- Activity:
Give back exactly the lines of the material below, starting with the line with "El municipi en xifres" and going on through the line with "Sisäilmastoseminaari on sisäilma-alan".

+---+

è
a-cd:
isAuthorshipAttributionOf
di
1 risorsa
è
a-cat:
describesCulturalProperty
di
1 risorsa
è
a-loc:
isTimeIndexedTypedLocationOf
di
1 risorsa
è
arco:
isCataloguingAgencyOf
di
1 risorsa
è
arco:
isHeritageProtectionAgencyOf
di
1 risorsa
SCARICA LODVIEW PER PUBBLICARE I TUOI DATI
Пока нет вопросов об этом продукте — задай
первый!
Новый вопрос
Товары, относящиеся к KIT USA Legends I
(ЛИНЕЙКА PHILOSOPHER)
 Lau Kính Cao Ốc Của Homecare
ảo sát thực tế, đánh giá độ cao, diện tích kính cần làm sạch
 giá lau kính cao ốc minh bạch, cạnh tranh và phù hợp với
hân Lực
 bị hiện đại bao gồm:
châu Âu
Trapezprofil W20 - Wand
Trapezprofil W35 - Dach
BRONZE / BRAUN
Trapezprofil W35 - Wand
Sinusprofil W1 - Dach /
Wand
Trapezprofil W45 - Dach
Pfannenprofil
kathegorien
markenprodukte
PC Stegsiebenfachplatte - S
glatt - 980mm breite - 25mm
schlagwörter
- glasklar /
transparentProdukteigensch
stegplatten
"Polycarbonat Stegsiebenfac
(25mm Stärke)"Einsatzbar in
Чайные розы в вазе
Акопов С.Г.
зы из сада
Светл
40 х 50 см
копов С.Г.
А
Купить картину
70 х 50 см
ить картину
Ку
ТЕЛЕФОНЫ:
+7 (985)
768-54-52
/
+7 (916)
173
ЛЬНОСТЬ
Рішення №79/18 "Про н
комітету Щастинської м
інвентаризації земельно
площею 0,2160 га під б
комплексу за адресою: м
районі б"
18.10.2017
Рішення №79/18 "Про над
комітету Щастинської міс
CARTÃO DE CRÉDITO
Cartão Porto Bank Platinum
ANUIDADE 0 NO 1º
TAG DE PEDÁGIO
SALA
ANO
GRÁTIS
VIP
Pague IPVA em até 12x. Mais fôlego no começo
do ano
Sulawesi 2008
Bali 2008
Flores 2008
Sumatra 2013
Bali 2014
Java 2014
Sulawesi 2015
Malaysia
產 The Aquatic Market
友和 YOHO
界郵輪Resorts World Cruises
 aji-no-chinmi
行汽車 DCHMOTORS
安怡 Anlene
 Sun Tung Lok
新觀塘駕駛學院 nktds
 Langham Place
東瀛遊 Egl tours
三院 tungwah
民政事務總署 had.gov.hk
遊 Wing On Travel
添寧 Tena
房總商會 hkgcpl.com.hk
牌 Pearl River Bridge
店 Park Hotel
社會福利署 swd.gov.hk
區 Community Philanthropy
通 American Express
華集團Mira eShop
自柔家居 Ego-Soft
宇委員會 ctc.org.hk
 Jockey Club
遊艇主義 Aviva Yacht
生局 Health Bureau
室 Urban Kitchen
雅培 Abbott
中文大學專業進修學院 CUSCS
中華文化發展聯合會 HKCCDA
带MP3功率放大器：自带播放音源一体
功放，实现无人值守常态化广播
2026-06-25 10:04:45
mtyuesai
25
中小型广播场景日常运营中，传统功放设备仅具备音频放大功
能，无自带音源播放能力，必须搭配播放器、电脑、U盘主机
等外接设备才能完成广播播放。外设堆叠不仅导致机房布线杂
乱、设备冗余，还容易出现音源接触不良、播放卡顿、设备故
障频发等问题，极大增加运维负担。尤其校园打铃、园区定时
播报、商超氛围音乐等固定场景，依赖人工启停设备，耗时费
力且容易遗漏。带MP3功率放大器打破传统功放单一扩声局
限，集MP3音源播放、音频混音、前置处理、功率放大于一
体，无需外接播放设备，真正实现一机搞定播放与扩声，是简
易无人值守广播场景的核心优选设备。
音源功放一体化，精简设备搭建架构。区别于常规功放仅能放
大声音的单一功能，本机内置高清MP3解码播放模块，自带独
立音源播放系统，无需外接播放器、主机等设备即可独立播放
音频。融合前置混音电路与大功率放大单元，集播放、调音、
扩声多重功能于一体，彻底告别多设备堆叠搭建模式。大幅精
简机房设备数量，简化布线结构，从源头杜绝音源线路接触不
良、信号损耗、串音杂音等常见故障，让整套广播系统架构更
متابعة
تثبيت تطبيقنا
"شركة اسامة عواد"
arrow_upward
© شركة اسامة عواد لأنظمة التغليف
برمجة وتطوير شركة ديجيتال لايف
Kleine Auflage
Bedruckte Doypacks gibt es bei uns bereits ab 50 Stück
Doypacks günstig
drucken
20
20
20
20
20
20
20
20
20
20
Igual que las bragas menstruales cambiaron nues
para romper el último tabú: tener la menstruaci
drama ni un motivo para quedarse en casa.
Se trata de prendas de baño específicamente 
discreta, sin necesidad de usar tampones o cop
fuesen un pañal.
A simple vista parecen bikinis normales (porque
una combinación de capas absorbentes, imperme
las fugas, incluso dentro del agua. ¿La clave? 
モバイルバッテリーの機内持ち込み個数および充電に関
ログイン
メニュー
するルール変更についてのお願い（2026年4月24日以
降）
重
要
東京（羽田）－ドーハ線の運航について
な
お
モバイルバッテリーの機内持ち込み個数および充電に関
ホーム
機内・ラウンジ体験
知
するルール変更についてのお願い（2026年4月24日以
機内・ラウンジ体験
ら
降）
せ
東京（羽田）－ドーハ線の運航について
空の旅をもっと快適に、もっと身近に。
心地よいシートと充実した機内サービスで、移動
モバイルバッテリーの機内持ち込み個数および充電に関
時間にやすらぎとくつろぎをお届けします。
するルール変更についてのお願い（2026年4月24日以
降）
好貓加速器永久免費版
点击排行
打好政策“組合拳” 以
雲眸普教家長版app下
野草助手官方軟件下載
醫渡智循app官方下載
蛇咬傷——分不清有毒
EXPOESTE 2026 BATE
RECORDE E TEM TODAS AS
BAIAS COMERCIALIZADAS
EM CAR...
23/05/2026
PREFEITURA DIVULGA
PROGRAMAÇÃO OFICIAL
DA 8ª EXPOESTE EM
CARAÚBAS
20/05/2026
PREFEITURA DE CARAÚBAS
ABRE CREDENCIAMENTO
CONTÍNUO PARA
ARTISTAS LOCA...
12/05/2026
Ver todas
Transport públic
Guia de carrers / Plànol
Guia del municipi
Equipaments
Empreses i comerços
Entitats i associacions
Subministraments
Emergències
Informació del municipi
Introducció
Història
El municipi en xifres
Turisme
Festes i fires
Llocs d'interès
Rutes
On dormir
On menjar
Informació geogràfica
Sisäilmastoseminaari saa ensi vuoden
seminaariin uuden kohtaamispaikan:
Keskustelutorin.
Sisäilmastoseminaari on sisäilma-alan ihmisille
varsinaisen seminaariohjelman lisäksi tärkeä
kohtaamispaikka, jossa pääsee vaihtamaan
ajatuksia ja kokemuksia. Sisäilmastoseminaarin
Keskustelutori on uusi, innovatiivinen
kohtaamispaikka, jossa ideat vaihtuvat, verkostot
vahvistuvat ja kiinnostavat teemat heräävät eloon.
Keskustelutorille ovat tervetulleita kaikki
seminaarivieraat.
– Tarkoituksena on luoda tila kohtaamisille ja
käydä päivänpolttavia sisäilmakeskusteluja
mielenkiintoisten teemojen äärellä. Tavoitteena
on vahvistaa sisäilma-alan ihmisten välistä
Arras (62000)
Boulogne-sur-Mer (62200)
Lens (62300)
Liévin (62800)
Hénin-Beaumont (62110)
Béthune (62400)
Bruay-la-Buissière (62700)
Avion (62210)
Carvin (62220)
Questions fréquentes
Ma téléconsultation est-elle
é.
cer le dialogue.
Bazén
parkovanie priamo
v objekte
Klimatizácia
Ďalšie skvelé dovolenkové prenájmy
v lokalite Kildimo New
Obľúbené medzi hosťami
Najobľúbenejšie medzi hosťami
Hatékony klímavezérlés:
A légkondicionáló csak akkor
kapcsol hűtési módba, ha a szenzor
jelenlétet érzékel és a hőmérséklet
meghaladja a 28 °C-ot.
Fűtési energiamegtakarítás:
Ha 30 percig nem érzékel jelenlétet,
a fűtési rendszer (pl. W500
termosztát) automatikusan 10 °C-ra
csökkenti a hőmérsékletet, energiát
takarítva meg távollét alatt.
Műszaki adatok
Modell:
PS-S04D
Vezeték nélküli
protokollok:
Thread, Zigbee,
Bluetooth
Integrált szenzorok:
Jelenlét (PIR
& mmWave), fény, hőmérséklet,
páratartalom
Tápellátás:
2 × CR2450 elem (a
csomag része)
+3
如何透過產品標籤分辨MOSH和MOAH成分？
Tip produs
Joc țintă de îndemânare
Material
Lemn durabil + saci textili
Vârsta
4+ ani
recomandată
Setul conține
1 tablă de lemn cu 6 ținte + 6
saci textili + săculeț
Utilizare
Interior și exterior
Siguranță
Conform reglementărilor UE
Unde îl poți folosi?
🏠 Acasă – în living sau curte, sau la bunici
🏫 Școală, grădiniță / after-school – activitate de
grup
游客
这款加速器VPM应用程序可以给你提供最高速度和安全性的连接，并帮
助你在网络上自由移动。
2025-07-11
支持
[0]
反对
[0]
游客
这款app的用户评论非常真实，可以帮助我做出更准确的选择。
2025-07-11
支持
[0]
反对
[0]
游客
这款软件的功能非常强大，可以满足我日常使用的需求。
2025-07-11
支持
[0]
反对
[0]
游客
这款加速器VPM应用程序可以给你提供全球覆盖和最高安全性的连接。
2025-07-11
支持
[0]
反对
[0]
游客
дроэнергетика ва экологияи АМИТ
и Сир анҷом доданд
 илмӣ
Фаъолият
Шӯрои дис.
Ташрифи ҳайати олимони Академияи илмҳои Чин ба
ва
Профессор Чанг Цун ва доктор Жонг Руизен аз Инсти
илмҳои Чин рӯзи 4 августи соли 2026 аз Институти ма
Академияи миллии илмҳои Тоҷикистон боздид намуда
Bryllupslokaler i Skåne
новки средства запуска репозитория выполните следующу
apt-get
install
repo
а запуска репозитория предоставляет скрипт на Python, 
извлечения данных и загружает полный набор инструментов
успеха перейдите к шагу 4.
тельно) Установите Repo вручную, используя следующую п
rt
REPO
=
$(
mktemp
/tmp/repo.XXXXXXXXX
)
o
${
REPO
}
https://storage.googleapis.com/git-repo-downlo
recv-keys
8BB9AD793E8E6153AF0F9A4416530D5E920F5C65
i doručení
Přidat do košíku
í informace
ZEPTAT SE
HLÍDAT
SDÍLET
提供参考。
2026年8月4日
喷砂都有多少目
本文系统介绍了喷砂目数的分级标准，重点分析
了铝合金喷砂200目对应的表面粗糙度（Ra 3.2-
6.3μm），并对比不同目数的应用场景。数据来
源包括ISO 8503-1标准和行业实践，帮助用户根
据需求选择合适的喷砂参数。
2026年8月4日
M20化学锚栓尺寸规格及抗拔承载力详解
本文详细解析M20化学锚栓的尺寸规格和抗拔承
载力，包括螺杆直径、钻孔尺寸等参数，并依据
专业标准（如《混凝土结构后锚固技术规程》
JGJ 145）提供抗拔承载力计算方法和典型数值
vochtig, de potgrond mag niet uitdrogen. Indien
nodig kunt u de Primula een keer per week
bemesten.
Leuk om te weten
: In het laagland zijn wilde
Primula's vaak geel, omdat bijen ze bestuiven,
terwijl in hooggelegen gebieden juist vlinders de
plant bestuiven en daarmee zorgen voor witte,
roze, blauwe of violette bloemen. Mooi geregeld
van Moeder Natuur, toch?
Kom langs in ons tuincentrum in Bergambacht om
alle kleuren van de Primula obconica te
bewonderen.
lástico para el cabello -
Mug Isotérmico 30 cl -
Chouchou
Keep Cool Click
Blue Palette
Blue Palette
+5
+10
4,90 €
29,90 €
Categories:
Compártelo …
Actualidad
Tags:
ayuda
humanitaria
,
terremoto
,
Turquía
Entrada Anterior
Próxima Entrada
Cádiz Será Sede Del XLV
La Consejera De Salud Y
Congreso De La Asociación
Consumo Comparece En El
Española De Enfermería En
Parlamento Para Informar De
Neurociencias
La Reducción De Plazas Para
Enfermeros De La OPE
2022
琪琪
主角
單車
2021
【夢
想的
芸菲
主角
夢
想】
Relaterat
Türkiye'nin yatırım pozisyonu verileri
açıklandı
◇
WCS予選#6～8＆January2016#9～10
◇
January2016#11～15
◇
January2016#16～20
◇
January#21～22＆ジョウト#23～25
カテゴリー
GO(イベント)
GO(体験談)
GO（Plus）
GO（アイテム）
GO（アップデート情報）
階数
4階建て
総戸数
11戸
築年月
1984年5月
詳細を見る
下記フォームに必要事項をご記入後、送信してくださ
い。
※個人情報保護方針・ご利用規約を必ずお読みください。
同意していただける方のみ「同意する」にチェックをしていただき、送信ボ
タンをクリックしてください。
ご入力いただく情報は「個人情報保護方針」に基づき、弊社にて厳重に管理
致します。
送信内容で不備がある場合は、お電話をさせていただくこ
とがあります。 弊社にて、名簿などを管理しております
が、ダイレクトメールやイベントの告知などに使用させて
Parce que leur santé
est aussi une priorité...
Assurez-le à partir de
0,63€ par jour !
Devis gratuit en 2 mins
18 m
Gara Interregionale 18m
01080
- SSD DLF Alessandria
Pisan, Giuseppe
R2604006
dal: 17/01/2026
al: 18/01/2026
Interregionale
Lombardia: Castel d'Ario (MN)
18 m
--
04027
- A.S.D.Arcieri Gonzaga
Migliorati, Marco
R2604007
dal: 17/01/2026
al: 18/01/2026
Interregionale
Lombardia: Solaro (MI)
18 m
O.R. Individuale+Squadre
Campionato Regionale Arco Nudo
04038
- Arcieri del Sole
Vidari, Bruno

+---+

- Reply to the exercise:
El municipi en xifres
Turisme
Festes i fires
Llocs d'interès
Rutes
On dormir
On menjar
Informació geogràfica
Sisäilmastoseminaari saa ensi vuoden
seminaariin uuden kohtaamispaikan:
Keskustelutorin.
Sisäilmastoseminaari on sisäilma-alan ihmisille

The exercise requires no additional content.